Initially, the landscape was dominated by western red cedar, hemlock, devil’s club and ferns. After a bit, lodgepole pine interspersed with huckleberries and other shrubs prevailed. Eventually, alpine fir and rock defined the hillside.

My “hike” wound up with a fair amount of mountaineering to it. On the ridge I was only 400 yards from the lake. However, it was 800 vertical feet below me. My legs were unsteady. My pack had doubled in weight. With no water, I couldn’t stay on the ridge, and I couldn’t go back. Against my best judgment, I headed down toward the lake.

 Slowly.

 A hard hour later I arrived.

It’s an amazing sensation to be alone in the wilderness. I become keenly aware that an inconvenience in town — sprained ankle, forgotten rain coat, no pocketknife — can be a life-threatening problem in the wild. I realize that I am smaller in the grand scheme of things than I generally acknowledge, and being at the top of the food chain is an artificial construct.

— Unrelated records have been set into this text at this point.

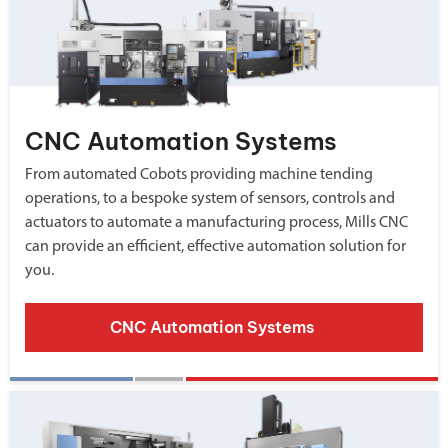
CNC Automation Systems
From automated Cobots providing machine tending
operations, to a bespoke system of sensors, controls and
actuators to automate a manufacturing process, Mills CNC
can provide an efficient, effective automation solution for
you.
CNC Automation Systems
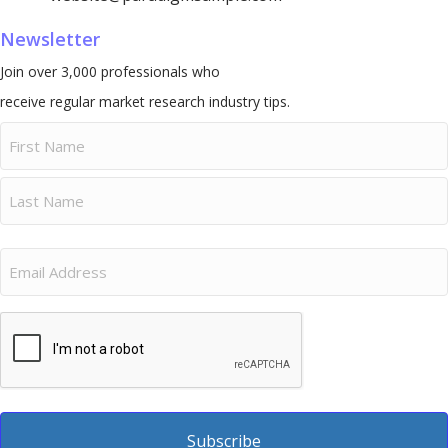
Newsletter
Join over 3,000 professionals who
receive regular market research industry tips.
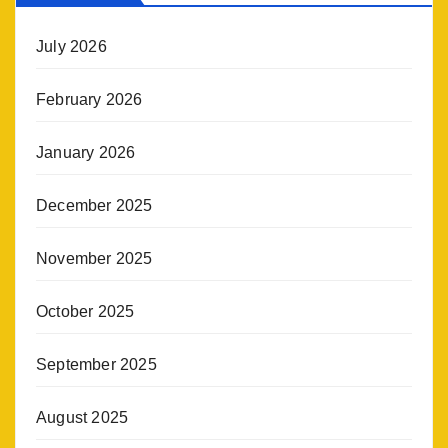
July 2026
February 2026
January 2026
December 2025
November 2025
October 2025
September 2025
August 2025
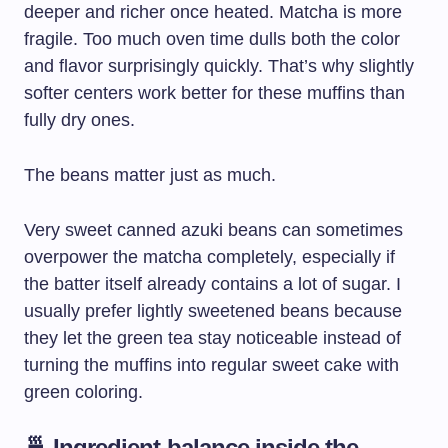
deeper and richer once heated. Matcha is more
fragile. Too much oven time dulls both the color
and flavor surprisingly quickly. That’s why slightly
softer centers work better for these muffins than
fully dry ones.
The beans matter just as much.
Very sweet canned azuki beans can sometimes
overpower the matcha completely, especially if
the batter itself already contains a lot of sugar. I
usually prefer lightly sweetened beans because
they let the green tea stay noticeable instead of
turning the muffins into regular sweet cake with
green coloring.
🍵 Ingredient balance inside the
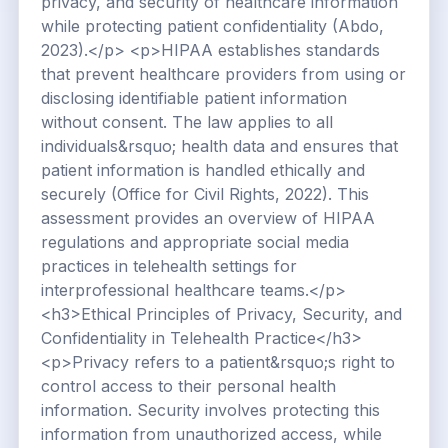
privacy, and security of healthcare information
while protecting patient confidentiality (Abdo,
2023).</p> <p>HIPAA establishes standards
that prevent healthcare providers from using or
disclosing identifiable patient information
without consent. The law applies to all
individuals&rsquo; health data and ensures that
patient information is handled ethically and
securely (Office for Civil Rights, 2022). This
assessment provides an overview of HIPAA
regulations and appropriate social media
practices in telehealth settings for
interprofessional healthcare teams.</p>
<h3>Ethical Principles of Privacy, Security, and
Confidentiality in Telehealth Practice</h3>
<p>Privacy refers to a patient&rsquo;s right to
control access to their personal health
information. Security involves protecting this
information from unauthorized access, while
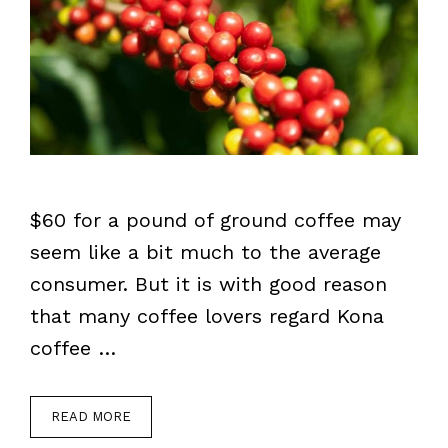
$60 for a pound of ground coffee may
seem like a bit much to the average
consumer. But it is with good reason
that many coffee lovers regard Kona
coffee …
READ MORE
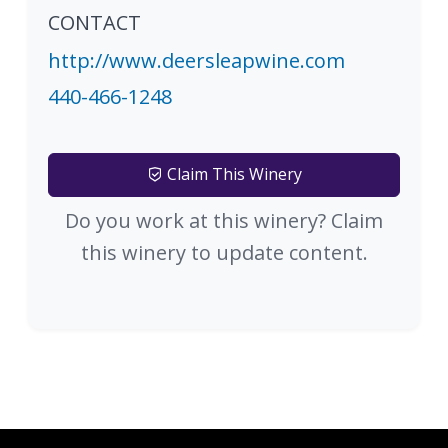
CONTACT
http://www.deersleapwine.com
440-466-1248
Claim This Winery
Do you work at this winery? Claim
this winery to update content.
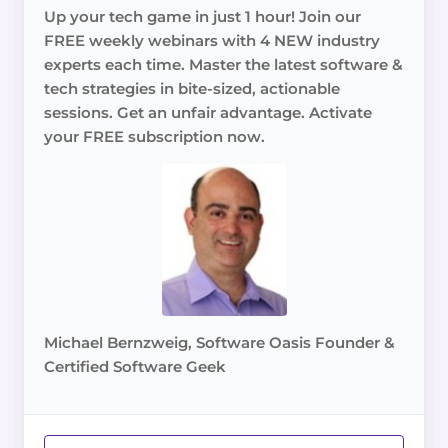
Up your tech game in just 1 hour! Join our
FREE weekly webinars with 4 NEW industry
experts each time. Master the latest software &
tech strategies in bite-sized, actionable
sessions. Get an unfair advantage. Activate
your FREE subscription now.
Michael Bernzweig, Software Oasis Founder &
Certified Software Geek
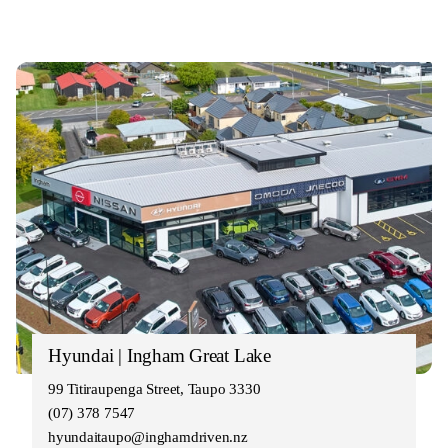
Hyundai | Ingham Great Lake
99 Titiraupenga Street, Taupo 3330
(07) 378 7547
hyundaitaupo@inghamdriven.nz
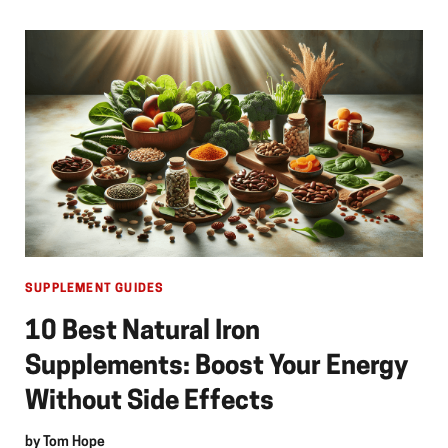
SUPPLEMENT GUIDES
10 Best Natural Iron
Supplements: Boost Your Energy
Without Side Effects
by
Tom Hope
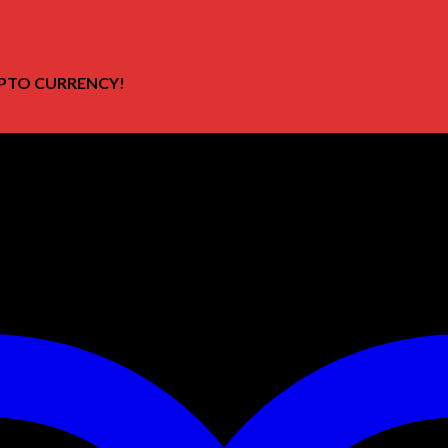
PTO CURRENCY!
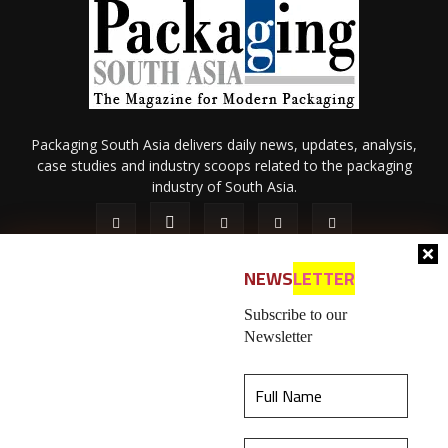
Packaging South Asia delivers daily news, updates, analysis,
case studies and industry scoops related to the packaging
industry of South Asia.
NEWS
LETTER
Subscribe to our
Newsletter
About Us
Privacy Policy
Terms of Use
Membership policy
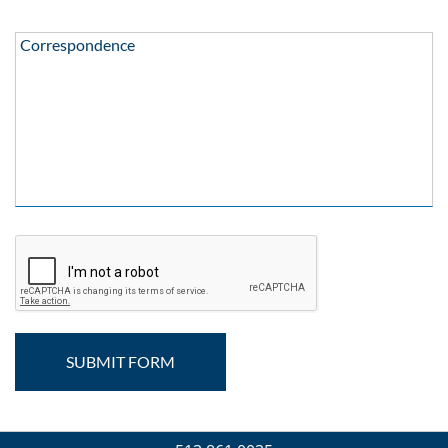
Correspondence:
Correspondence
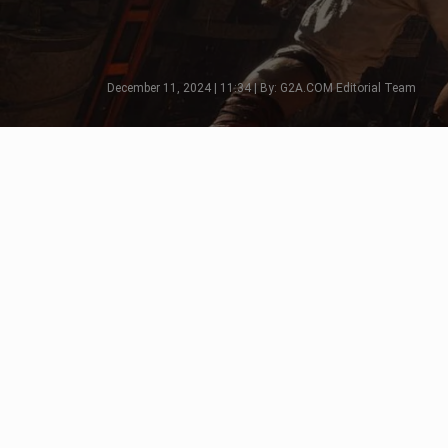
December 11, 2024 | 11:34 | By: G2A.COM Editorial Team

 I made camp. The weather was simply perfect. I enjoyed a meal of dehydrated kung pow chicken washed down with Gatorade and five ibuprofen for dessert. Sleep came easily and uninterrupted.

The next morning I enjoyed a breakfast of hot granola with blueberries and military surplus Irish cream coffee surrogate and five more ibuprofen.

After breakfast, I strung up my fly rod. There were sporadic rises, although I couldn’t see what they were eating. I’d seen grasshoppers and yellow jackets around camp, so I tried patterns to match. No luck.

 Plan B was a simple olive marabou leech. Twenty minutes later I held a living example of perfection.

I stood awestruck at the beauty of the first golden trout I’ve ever touched. I snapped a quick photo and slipped her back into the water. It sounds simple, and it is: I was completely happy in that moment.

I find comfort in the solitude and beauty of the high places. When there, my thoughts wander to everything and nothing, all at once. Life is put in perspective, and I am at peace.

(Kelly Palmer is a former fishing guide and outfitter and the counselor at Troy High School.)